Replace std::vector<SchedulerItem*> with a singly-linked freelist threaded
through SchedulerItem::next_free, which shares storage with `component` via an
anonymous union (zero per-item overhead -- the component pointer is dead while
pooled). Drop the cap entirely: the freelist quiesces at the application's
natural concurrent-timer high-water mark, which is the working set the device
already needs while those timers are active.

No std::vector means no growth-doubling slack and no realloc copies during
warm-up.

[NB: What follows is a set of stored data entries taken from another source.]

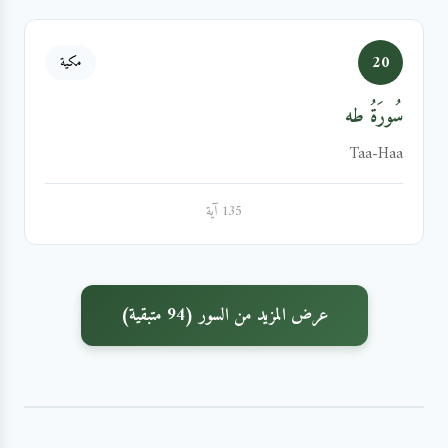
20
مكية
سُورَةُ طه
Taa-Haa
135 آية
عرض المزيد من السور (94 متبقية)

Caller of get_item_from_pool_locked_() must overwrite item->component
before unlocking (already true at the sole call site); nullptr remains a valid
live `component` value for SELF_POINTER items, so we cannot pre-clear it.

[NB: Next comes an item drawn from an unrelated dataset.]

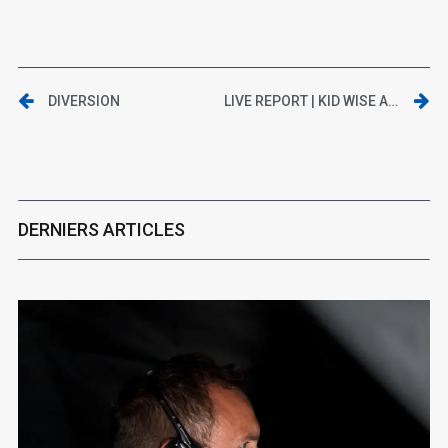
DIVERSION
LIVE REPORT | KID WISE AU METRONUM – TOULOUSE
DERNIERS ARTICLES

This commit is contained in:
J. Nick Koston
2026-04-30 10:42:46 -05:00
parent 2758aa5517
commit f9b87d0ede
5 changed files with 43 additions and 73 deletions
+19 -39
View File
@@ -14,18 +14,8 @@ namespace esphome {
static const char *const TAG = "scheduler";
// Memory pool configuration constants
// Pool size of 5 matches typical usage patterns (2-4 active timers)

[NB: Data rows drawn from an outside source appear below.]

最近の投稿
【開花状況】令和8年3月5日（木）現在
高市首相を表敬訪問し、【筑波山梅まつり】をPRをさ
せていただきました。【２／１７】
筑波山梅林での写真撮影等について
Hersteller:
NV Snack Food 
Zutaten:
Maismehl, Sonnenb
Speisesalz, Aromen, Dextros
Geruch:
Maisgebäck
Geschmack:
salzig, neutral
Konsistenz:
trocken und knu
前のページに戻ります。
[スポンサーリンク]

// - Minimal memory overhead (~250 bytes on ESP32)
// - Sufficient for most configs with a couple sensors/components
// - Still prevents heap fragmentation and allocation stalls
// - Complex setups with many timers will just allocate beyond the pool
// See https://github.com/esphome/backlog/issues/52
static constexpr size_t MAX_POOL_SIZE = 5;
// Maximum number of logically deleted (cancelled) items before forcing cleanup.
// Set to 5 to match the pool size - when we have as many cancelled items as our
// pool can hold, it's time to clean up and recycle them.
// Empirically chosen to balance cleanup overhead against tombstone accumulation in items_.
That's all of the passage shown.